Currently, these types of prospective data collection and analyses are viable, and as described below, need not be unduly burdensome because of the evolution of healthcare IT. Automated data collection capacity has now far exceeded the data and testing infrastructure of the 1990s, 2000s and even 2010s. A system could be designed to prospectively collect the data required to estimate incidence, prevalence and risk factors of organ and tissue/eye donors. It could also provide input to benefit–risk assessment models supporting policy evaluation. As described above, data collection and analysis cannot be supported by the electronic information currently available and stored by the organizations surveyed. As described and consistent with the TTSN experience, these issues reinforce the need to involve all stakeholders in the standards and systems development process to ensure the availability and accuracy of the appropriate and consistently defined data elements.

Healthcare IT solutions

Recent healthcare information technology (IT) advancements [26, 27] position RWD as a potential prospect for better informing policy and regulatory decision-making, even as the current system for collecting and tracking donor data remains largely unchanged. The intersection of the following three factors gives rise to RWD as a potential solution: (1) increasing adoption of electronic health records (EHRs) [28]; (2) emerging HL7^® Fast Healthcare Interoperability Resources (FHIR^®) standards [29]; and (3) 21st Century Cures Act mandates to promote interoperability with FHIR R4 as the standard [30]. Embedding information about both the donation/recovery and the transplantation with specific biologically derived product (BDP) codes and donor identifiers in the EHR would enable forward and backward traceability from an impacted (for example, infected) patient or product of concern to other patients or products from the same donor. The US Core Data for Interoperability, the standardized set of health data classes and data elements, is poised to include BDP in a future release, requiring all EHR systems to make these data available to other systems, including those internal and external to the transplanting hospital provider.
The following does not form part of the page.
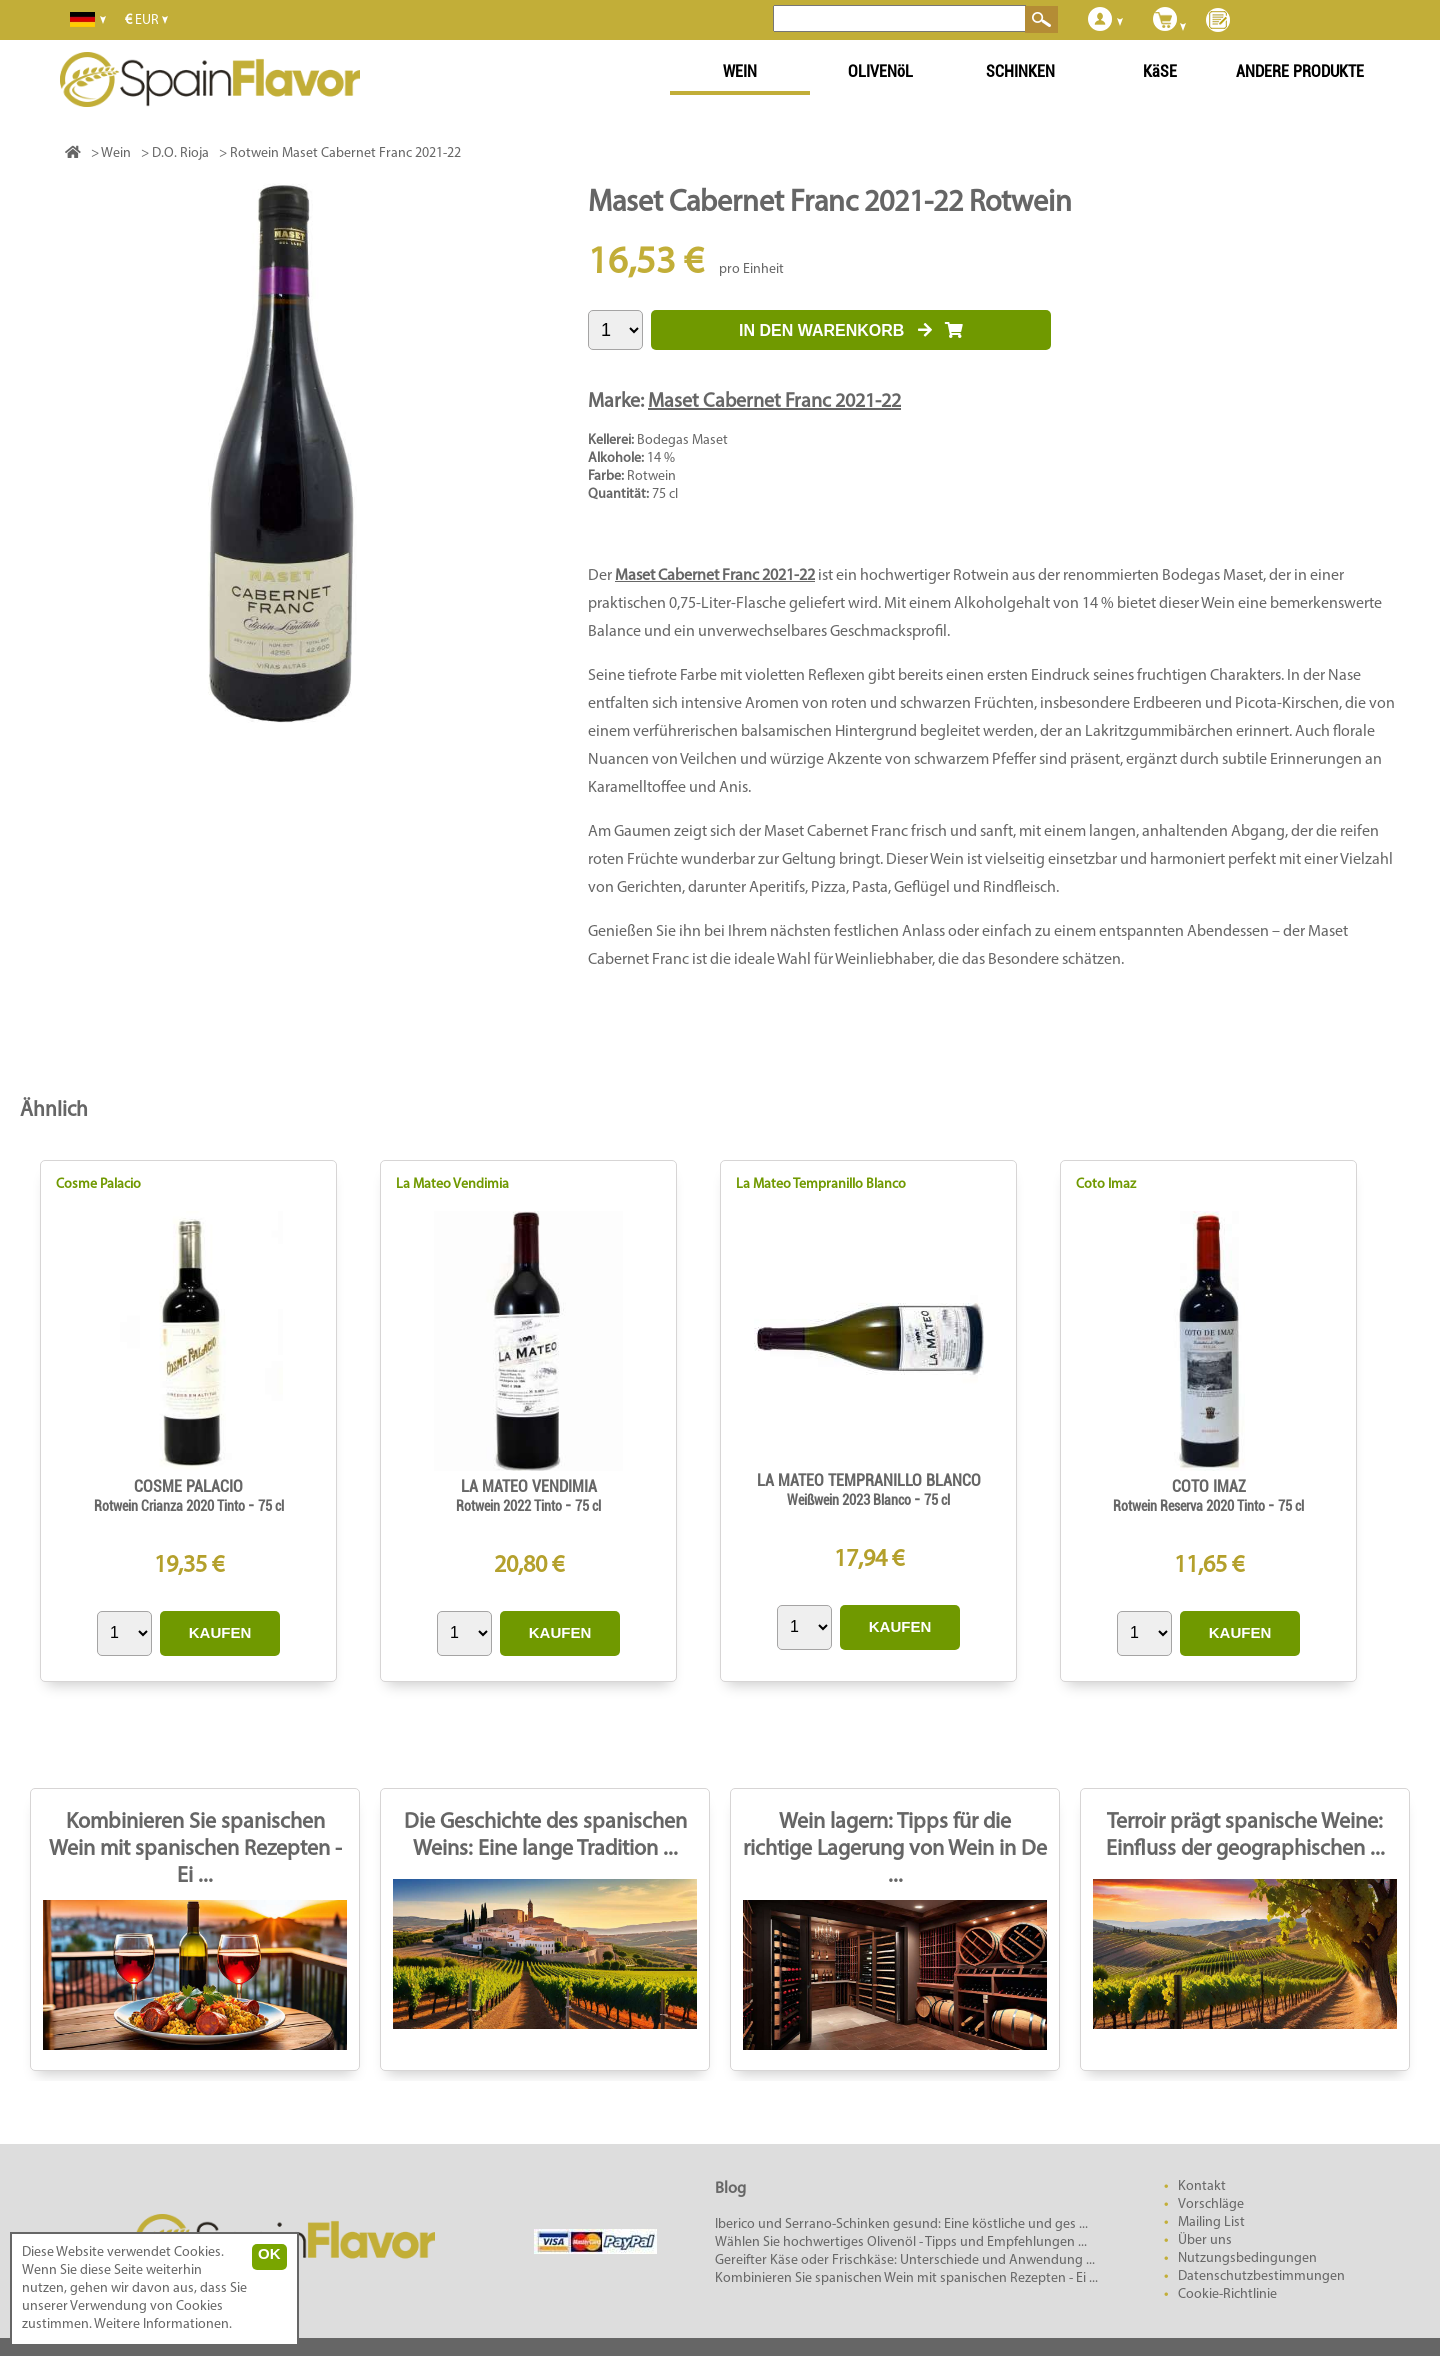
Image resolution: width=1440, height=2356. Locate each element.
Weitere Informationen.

The changing landscape of healthcare IT and the continuous development of interoperability standards are the foundation for a sustainable and robust solution to improve organ and tissue safety. Therefore, it is paramount to invite all stakeholders to discuss how these data can be streamlined by standardizing, capturing, storing and transmitting quickly and confidentially to establish RWD for the purposes of donor-to-recipient traceability and to improve transplantation safety.